Michele Hicks as Penny and Mark and Michael Polish as Blake and Francis Falls "A major concern was to not appear low-budget," Michael continues. "We already had one strike against us because of the subject matter, which some people found bizarre, so to do the film justice we used only the best film, cameras and lenses." The only exception was the bicycle scene, which was shot on Super-8 film to provide "a nostalgic, home-movie feel," he says.

To create environments that also "speak," interior house paint was their greatest ally. Penny's lavender and purple apartment connotes "false royalty, or maybe a false security about who she is," says Mark. The orange decor of the mother's apartment is associated with warmth, life-giving energy and Halloween—her sons' birthday—while the twins' hotel room is a sickly grey-green.

The actors themselves were chosen for unique qualities they bring to the film, Michael says: Patrick Bauchau's (Miles) worldly, educated air, Jon Gries' (Jay) comic delivery, Garrett Morris' (Jesus) ability to put a dramatic spin on a humorous situation and Lesley Ann Warren's (Francine) "powerful presence."

Hicks (Penny) conveyed an honesty that made her a stand-out during auditions. "Other actresses gave distant readings," says Michael. "But Michele interacted spontaneously with Mark as Blake. She even told us, 'This is just the kind of strange thing that might happen in my life.'"

In fact, synchronicity seemed to play a part in leading her to the role. She recalls how, months before hearing of the film, a New York taxi driver gave her change in the form of two-dollar bills. "They were so unusual that I kept them," Hicks says. "And then, in the scene where the cabbie gives Penny the same kind of bill, I remembered. It was like this film chose me."

When questions have arisen about the subject matter of "Twin Falls Idaho," the Polish brothers have responded that they "weren't trying to turn people off," Mark recalls. "We just wanted to tell a universal story from a new perspective. Everyone deals with the issues Blake and Francis face. We all try to understand intimacy and relationships. The story of Blake and Francis Falls just tries to present those struggles more vividly and dramatically."

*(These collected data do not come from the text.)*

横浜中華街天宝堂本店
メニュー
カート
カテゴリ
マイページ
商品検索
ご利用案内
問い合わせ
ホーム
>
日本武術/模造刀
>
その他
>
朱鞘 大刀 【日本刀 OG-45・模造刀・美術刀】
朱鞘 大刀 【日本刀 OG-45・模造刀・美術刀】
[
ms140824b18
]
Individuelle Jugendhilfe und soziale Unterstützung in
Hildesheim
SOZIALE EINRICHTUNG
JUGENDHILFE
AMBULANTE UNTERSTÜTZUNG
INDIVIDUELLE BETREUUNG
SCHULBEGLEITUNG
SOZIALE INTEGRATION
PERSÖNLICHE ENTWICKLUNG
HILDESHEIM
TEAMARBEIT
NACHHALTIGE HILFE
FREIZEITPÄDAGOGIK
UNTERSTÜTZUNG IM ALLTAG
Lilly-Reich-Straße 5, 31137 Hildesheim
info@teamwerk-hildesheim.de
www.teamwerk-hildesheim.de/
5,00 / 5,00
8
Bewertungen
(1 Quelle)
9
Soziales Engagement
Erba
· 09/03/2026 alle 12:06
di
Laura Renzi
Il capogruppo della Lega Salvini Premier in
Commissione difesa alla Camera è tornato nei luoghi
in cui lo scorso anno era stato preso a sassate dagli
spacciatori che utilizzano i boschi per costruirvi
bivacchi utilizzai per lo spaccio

"One of my big hang-ups about most movies," adds Hicks, "is that I can't believe them. They don't depict real situations and feelings. But this one convinced me from the start. When I read this script, I cried—and I don't cry easily."

"The unusual thing about this film," says Persinger, "is that it's both a beautifully told story and realistic. It reminds us that we can't assign our own values to someone else's situation without knowing what it would be like to walk in his—or, in this case, their—shoes."